Republicans, naturally, want to make that very difficult. So they're putting out word that they would never vote for such a measure. I have two points to make. First of all, once the health care bill has passed, what incentive do they have to vote against abortion restrictions? They have an incentive to say so now, to spook anti-abortion Democrats into voting no, but I fail to see their incentive two months from now should the bill become law.
Second, let's suppose they follow up with this threat: anti-abortion Republicans join with pro-choice Dems to vote down the abortion restrictions. This would presuppose that anti-abortion Republicans care more about maximizing political discomfort for anti-abortion Democrats than in actually minimizing abortion.
This may indeed be the case. Ramesh Ponnuru in National Review argues that anti-abortion Democrats are going to lose their label if they vote for health care reform:
It is the bulk of pro-lifers—and in particular the ones most active on the issue—who define that label for political purposes.
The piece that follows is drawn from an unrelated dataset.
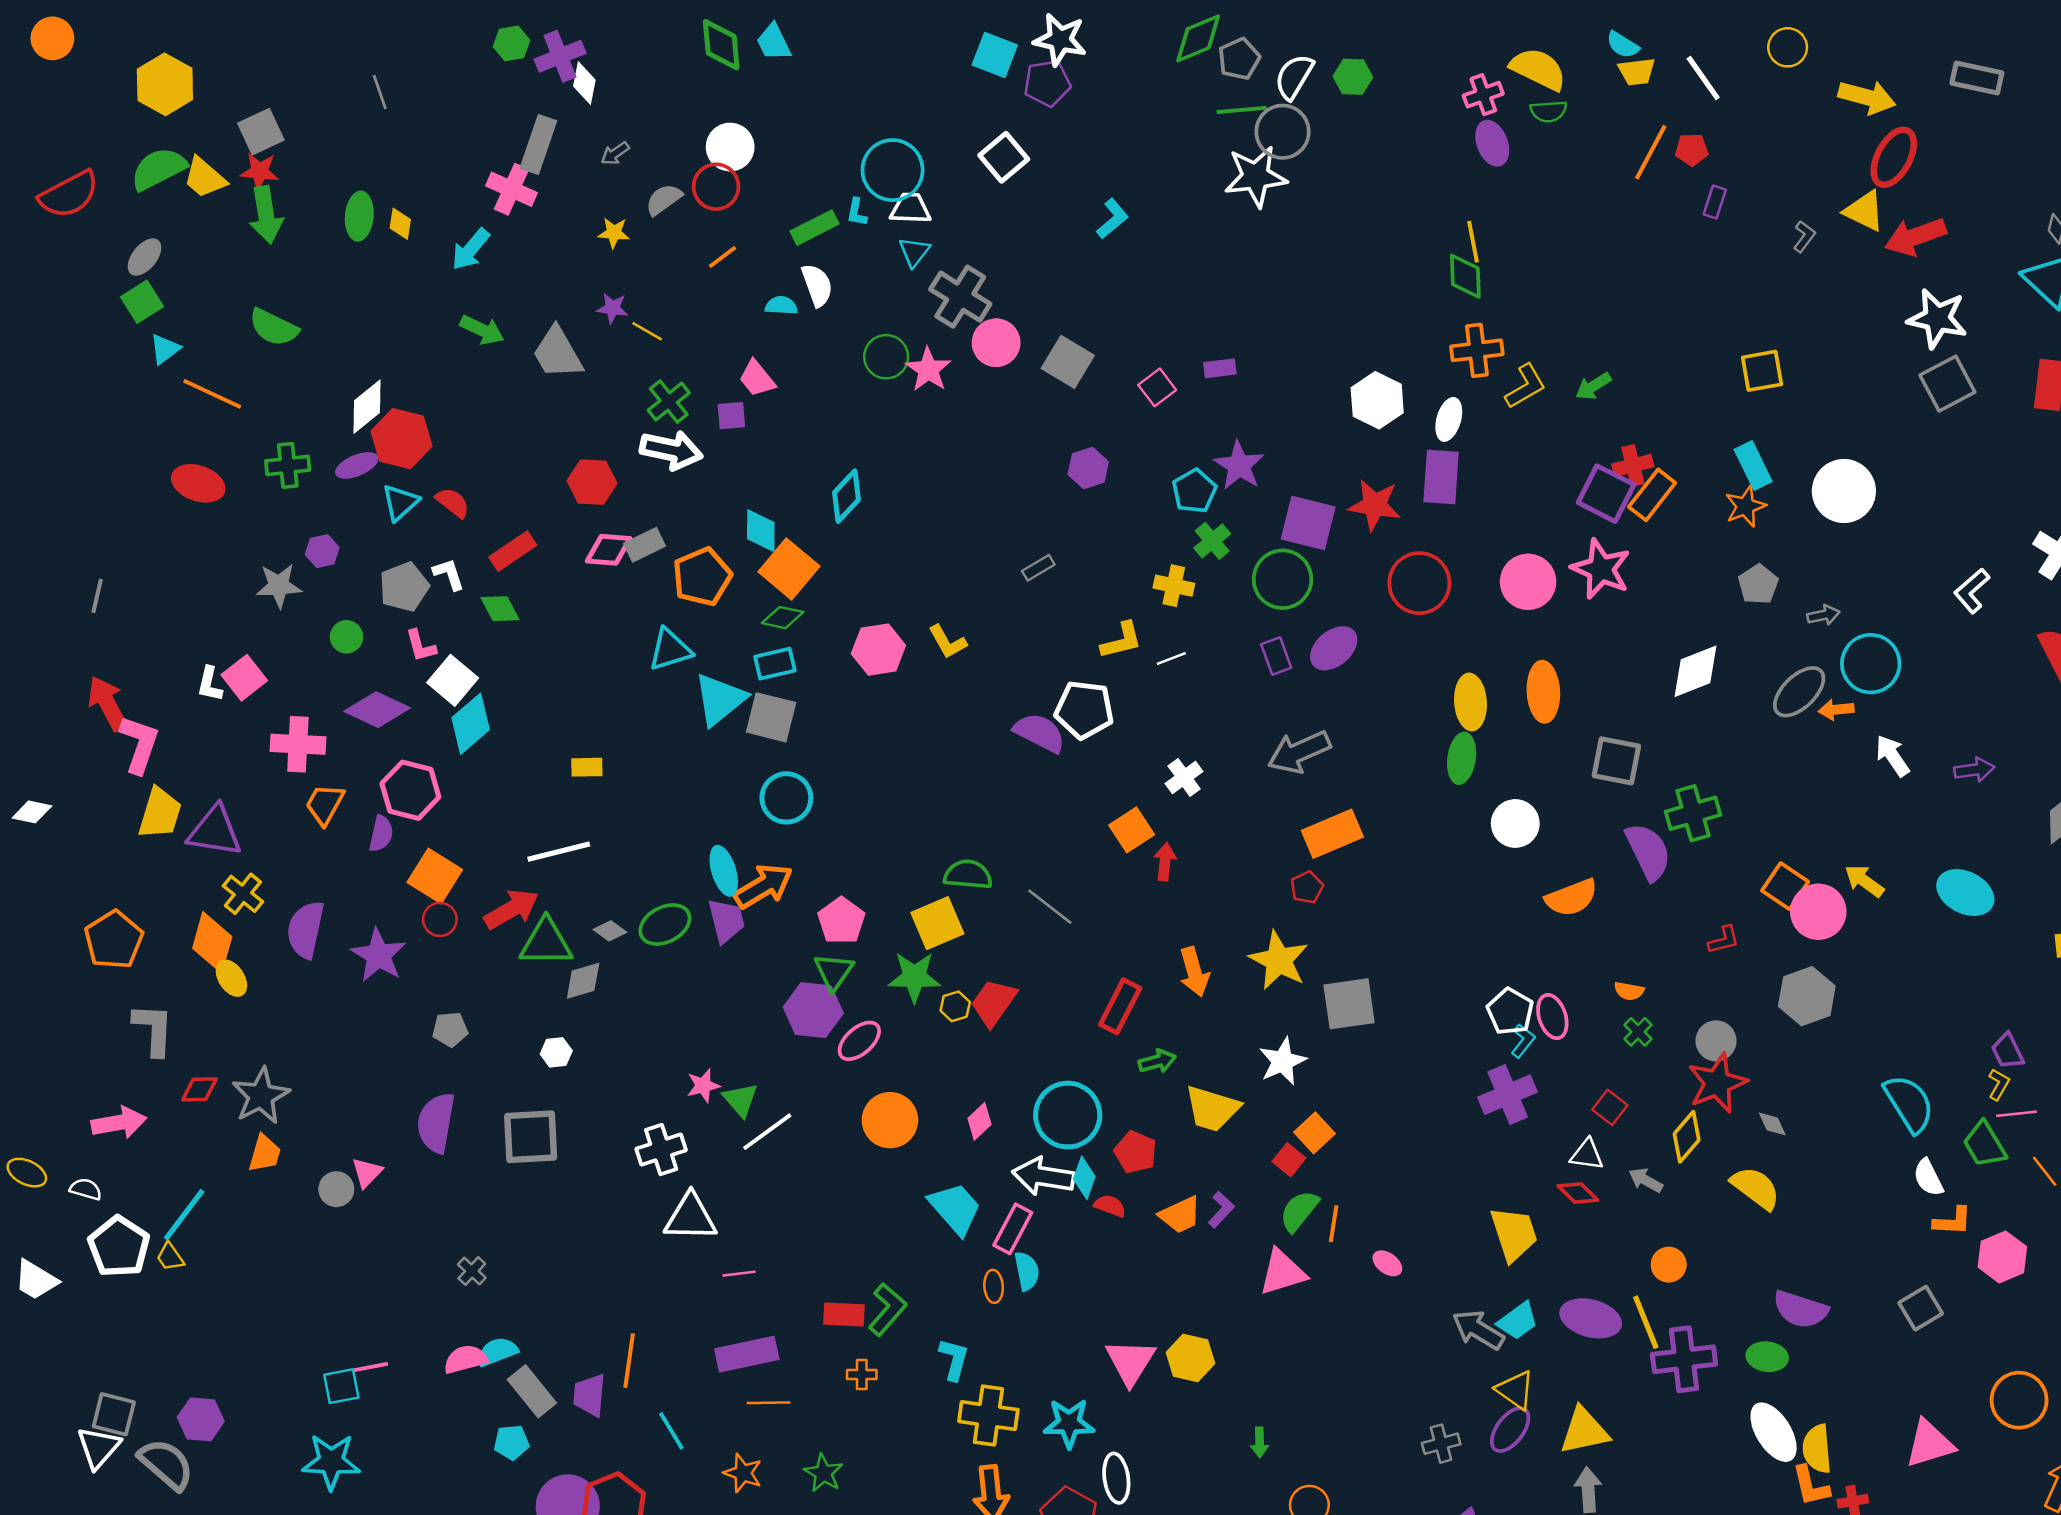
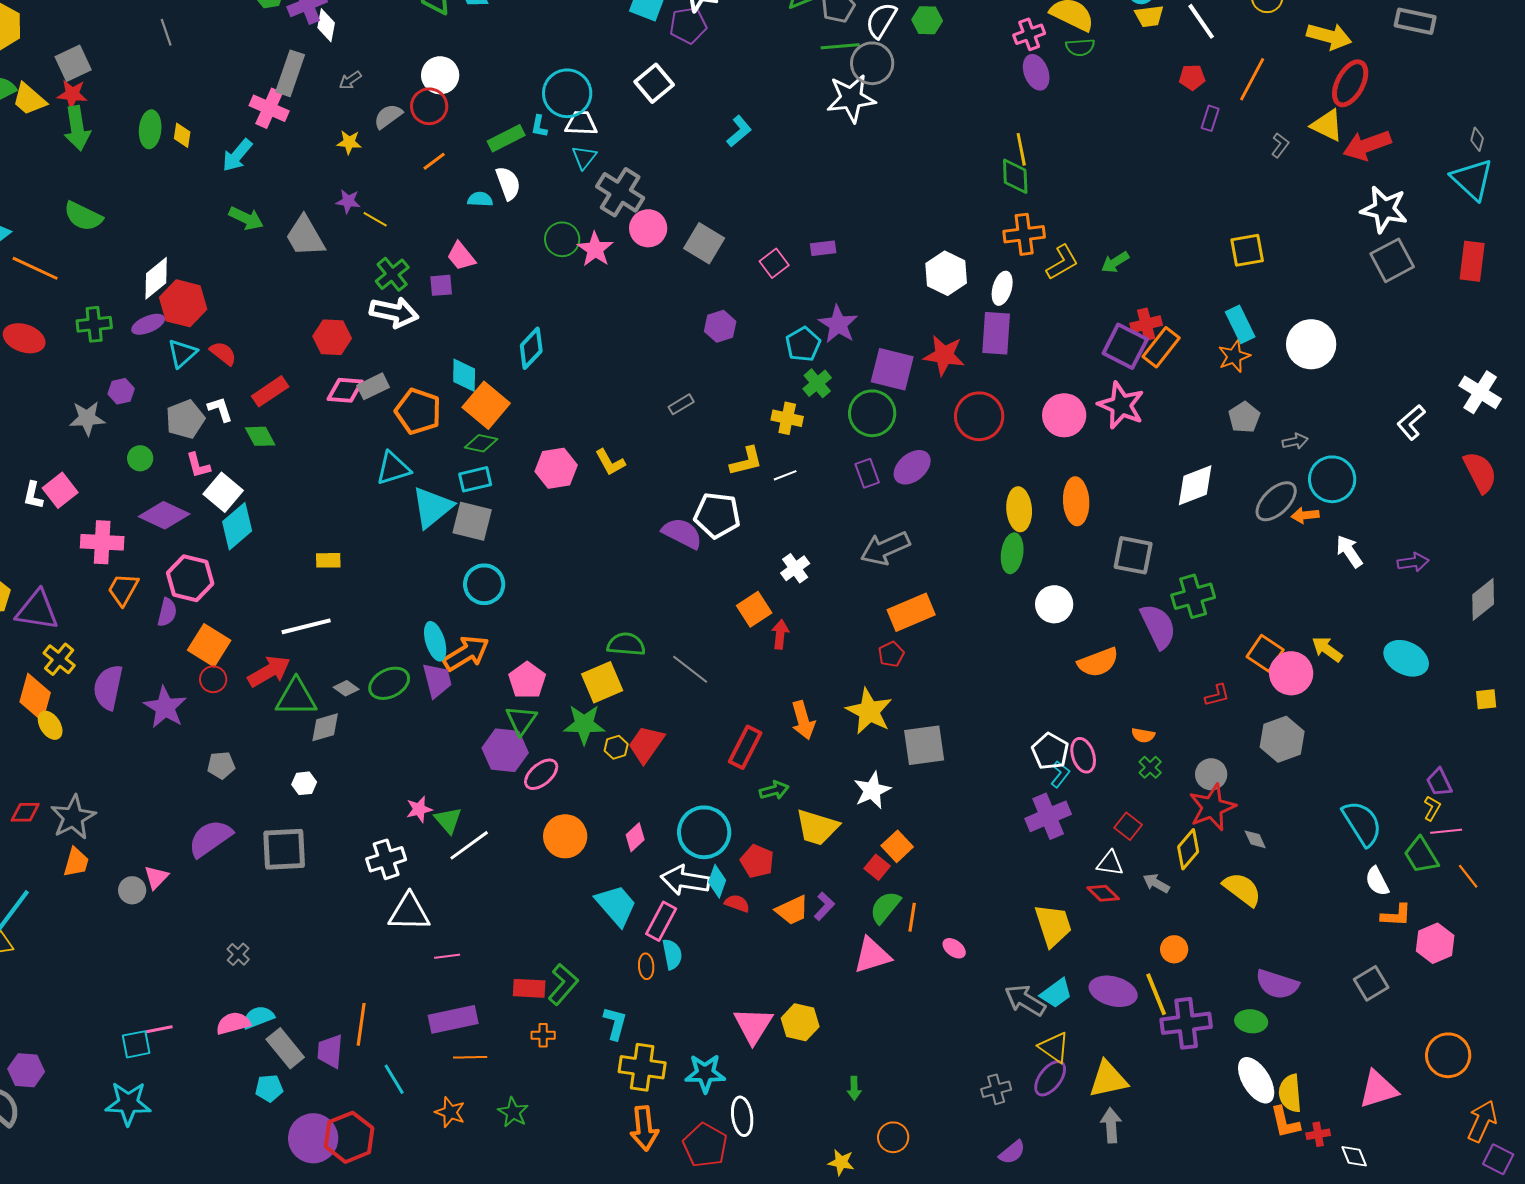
orange line: (1651, 152) -> (1252, 79), moved
orange pentagon: (702, 577) -> (418, 411), turned -30
purple semicircle: (436, 1123) -> (210, 838), turned 45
Who are these people more likely to side with and trust in this dispute? The National Right to LifeCommittee , or Commonweal? The Catholic bishops—most of whom support national health insurance—or the Catholic Health Association? The Democrats who are bucking their party, or the ones who are going along with it? Laura Ingraham or Ruth Marcus?
This vote is career-defining, and as NR editorialized the other day, any politician who supports this bill is forfeiting the pro-life label.
Maybe no such thing would happen to anti-abortion Republicans who vote down the Hyde language in order to make life hard for Democrats. To me that would demonstrate that the bulk of the anti-abortion movement is fundamentally acting as an arm of the Republican Party. They certainly have sensible political grounds to do so. But the notion that these groups should be according deference as independent moral arbiters of the cause by anti-abortion voters seems pretty specious. For an anti-abortion Democrat to lose the support of the national Right to Life Committee because Republicans killed an anti-abortion measure just means that the Committee wants to help Republicans.